Publication Date : 11-02-2014

 

Civil servants in Jiangsu province will have to answer a series of sensitive questions, some delving into their private lives, in a bid to root out those that might fall prey to corruption.

The test put forward by the procuratorate in Nanjing's Gulou district contains 34 questions, including how many times sex-related services have been offered and if they wish to have extramarital sex or an affair.

The higher the score, the more prone the person is to corruption, according to authorities who established the test.

Mei Kun, deputy chief procurator of the procuratorate, said the test makes those who sit it more aware of the possible pitfalls that face them and can act as a warning.

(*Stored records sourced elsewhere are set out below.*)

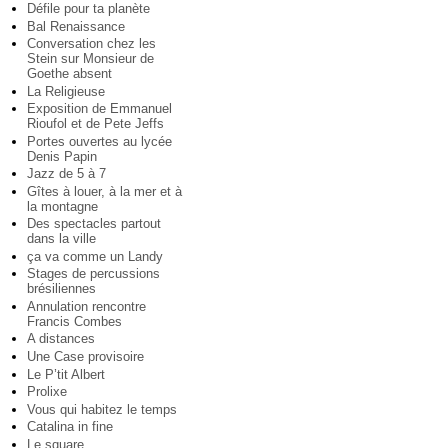
Défile pour ta planète
Bal Renaissance
Conversation chez les
Stein sur Monsieur de
Goethe absent
La Religieuse
Exposition de Emmanuel
Rioufol et de Pete Jeffs
Portes ouvertes au lycée
Denis Papin
Jazz de 5 à 7
Gîtes à louer, à la mer et à
la montagne
Des spectacles partout
dans la ville
ça va comme un Landy
Stages de percussions
brésiliennes
Annulation rencontre
Francis Combes
A distances
Une Case provisoire
Le P’tit Albert
Prolixe
Vous qui habitez le temps
Catalina in fine
Le square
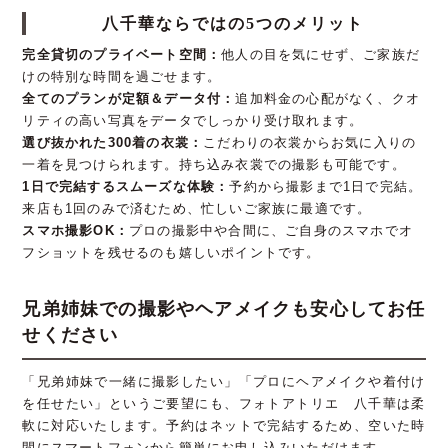
八千華ならではの5つのメリット
完全貸切のプライベート空間：
他人の目を気にせず、ご家族だ
けの特別な時間を過ごせます。
全てのプランが定額＆データ付：
追加料金の心配がなく、クオ
リティの高い写真をデータでしっかり受け取れます。
選び抜かれた300着の衣裳：
こだわりの衣裳からお気に入りの
一着を見つけられます。持ち込み衣裳での撮影も可能です。
1日で完結するスムーズな体験：
予約から撮影まで1日で完結。
来店も1回のみで済むため、忙しいご家族に最適です。
スマホ撮影OK：
プロの撮影中や合間に、ご自身のスマホでオ
フショットを残せるのも嬉しいポイントです。
兄弟姉妹での撮影やヘアメイクも安心してお任
せください
「兄弟姉妹で一緒に撮影したい」「プロにヘアメイクや着付け
を任せたい」というご要望にも、フォトアトリエ 八千華は柔
軟に対応いたします。予約はネットで完結するため、空いた時
間にスマートフォンから簡単にお申し込みいただけます。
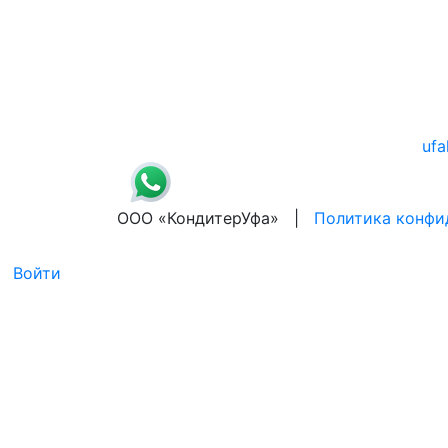
ufa
ООО «КондитерУфа» |
Политика конфи
Войти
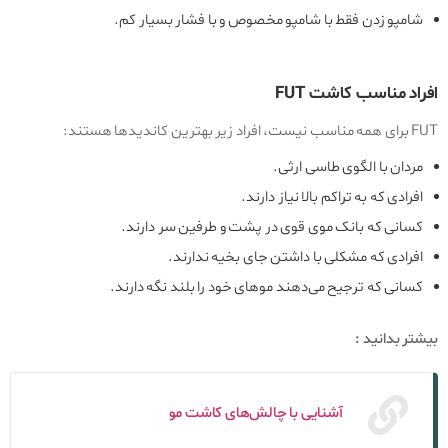
شامپو زدن فقط با شامپو مخصوص و با فشار بسیار کم.
افراد مناسب کاشت FUT
FUT برای همه مناسب نیست، افراد زیر بهترین کاندیدها هستند:
مردان با الگوی طاسی ارثی.
افرادی که به تراکم بالا نیاز دارند.
کسانی که بانک موی قوی در پشت و طرفین سر دارند.
افرادی که مشکلی با داشتن جای بخیه ندارند.
کسانی که ترجیح می‌دهند موهای خود را بلند نگه دارند.
بیشتر بدانید :
آشنایی با چالش‌های کاشت مو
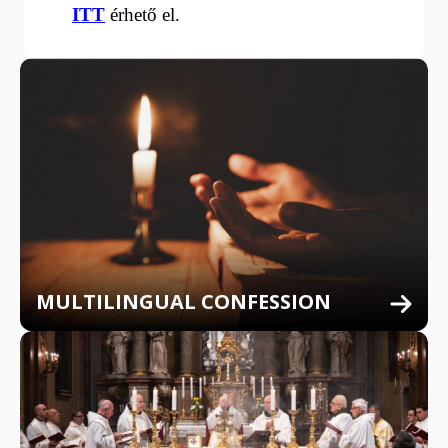
ITT
érhető el.
MULTILINGUAL CONFESSION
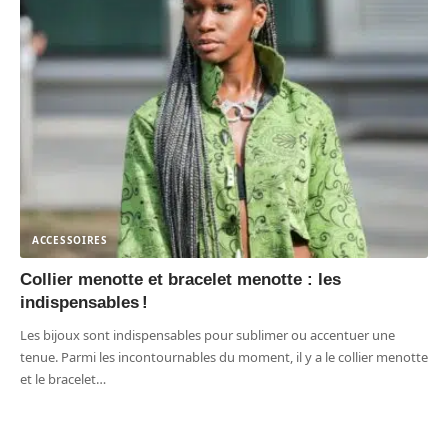
ACCESSOIRES
Collier menotte et bracelet menotte : les
indispensables !
Les bijoux sont indispensables pour sublimer ou accentuer une
tenue. Parmi les incontournables du moment, il y a le collier menotte
et le bracelet
…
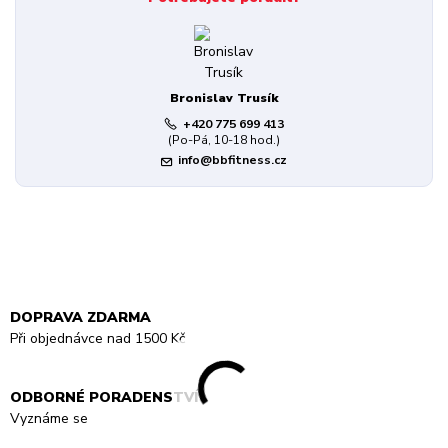
Bronislav Trusík
+420 775 699 413
(Po-Pá, 10-18 hod.)
info@bbfitness.cz
DOPRAVA ZDARMA
Při objednávce nad 1500 Kč
ODBORNÉ PORADENSTVÍ
Vyznáme se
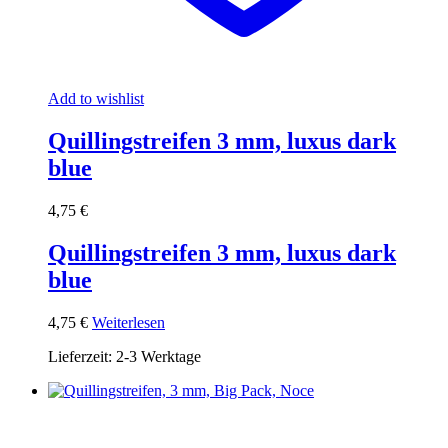
Add to wishlist
Quillingstreifen 3 mm, luxus dark
blue
4,75
€
Quillingstreifen 3 mm, luxus dark
blue
4,75
€
Weiterlesen
Lieferzeit:
2-3 Werktage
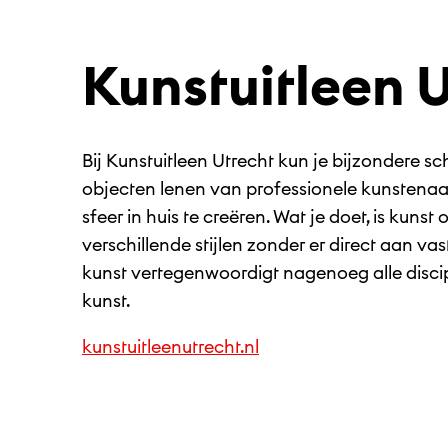
Kunstuitleen 
Bij Kunstuitleen Utrecht kun je bijzondere sch
objecten lenen van professionele kunstena
sfeer in huis te creëren. Wat je doet, is kun
verschillende stijlen zonder er direct aan vas
kunst vertegenwoordigt nagenoeg alle disc
kunst.
kunstuitleenutrecht.nl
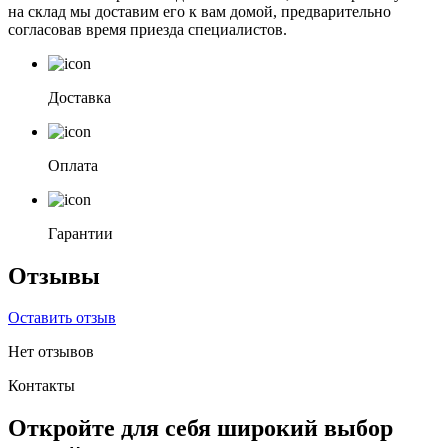
на склад мы доставим его к вам домой, предварительно
согласовав время приезда специалистов.
Доставка
Оплата
Гарантии
Отзывы
Оставить отзыв
Нет отзывов
Контакты
Откройте для себя широкий выбор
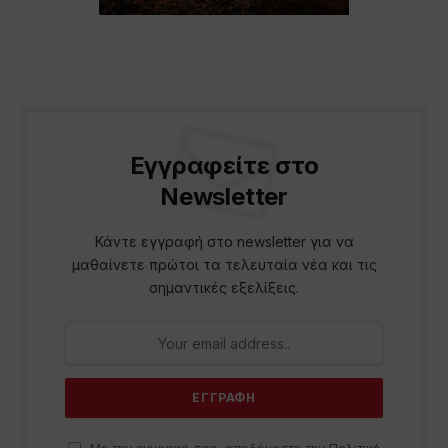
Εγγραφείτε στο
Newsletter
Κάντε εγγραφή στο newsletter για να
μαθαίνετε πρώτοι τα τελευταία νέα και τις
σημαντικές εξελίξεις.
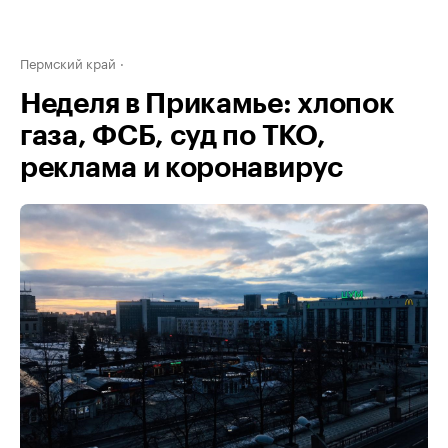
Пермский край
Неделя в Прикамье: хлопок
газа, ФСБ, суд по ТКО,
реклама и коронавирус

The test scores are confidential, Mei said.

"The answers will only be known by those who set the test, but the test can act as a kind of self education."

The test, made by the procuratorate and the discipline inspection commission of Gulou district and the crime prevention and control research institute under Nanjing University, has been distributed to more than 2,000 local civil servants since January.

According to Mei, a corruption prevention center was established in Nanjing in 2000, but it relied on traditional methods, such as group studies and analysing cases of corruption.

According to the commission for discipline inspection in Jiangsu, 10,357 corrupt officials were punished by disciplinary authorities in 2013.

More than 180,000 officials were punished nationwide last year, according to statistics from the Central Commission for Discipline Inspection.

The test was the result of extensive research carried out by Di Xiaohua, director of the research institute.

Di visited 47 corrupt officials in five prisons and analysed a questionnaire completed by more than 200 people found guilty of corruption.

"The test is better than regular anti-corruption alerts because it provides a chance for high-ranking officials, who often face temptation, to reflect," Di said.

However, the test has faced criticism, especially from netizens.

"Almost all civil servants can pass psychological tests if they want," said Luo Qi, a Nanjing resident.

"To become a civil servant, one at least needs to acquire a bachelor's degree. Passing tests is a piece of cake."

In 2013, more than 1.1 million people in China participated in the civil service exam, with one in 53 being offered positions.

"A detailed and strict supervision system is more effective than these tests," Luo said.

Mei admitted that there are areas for improvement.

"Education is vitally important because human beings have frailties," Mei said.

"Self education, the discipline inspection system and supervision by the public are all vital in fighting corruption."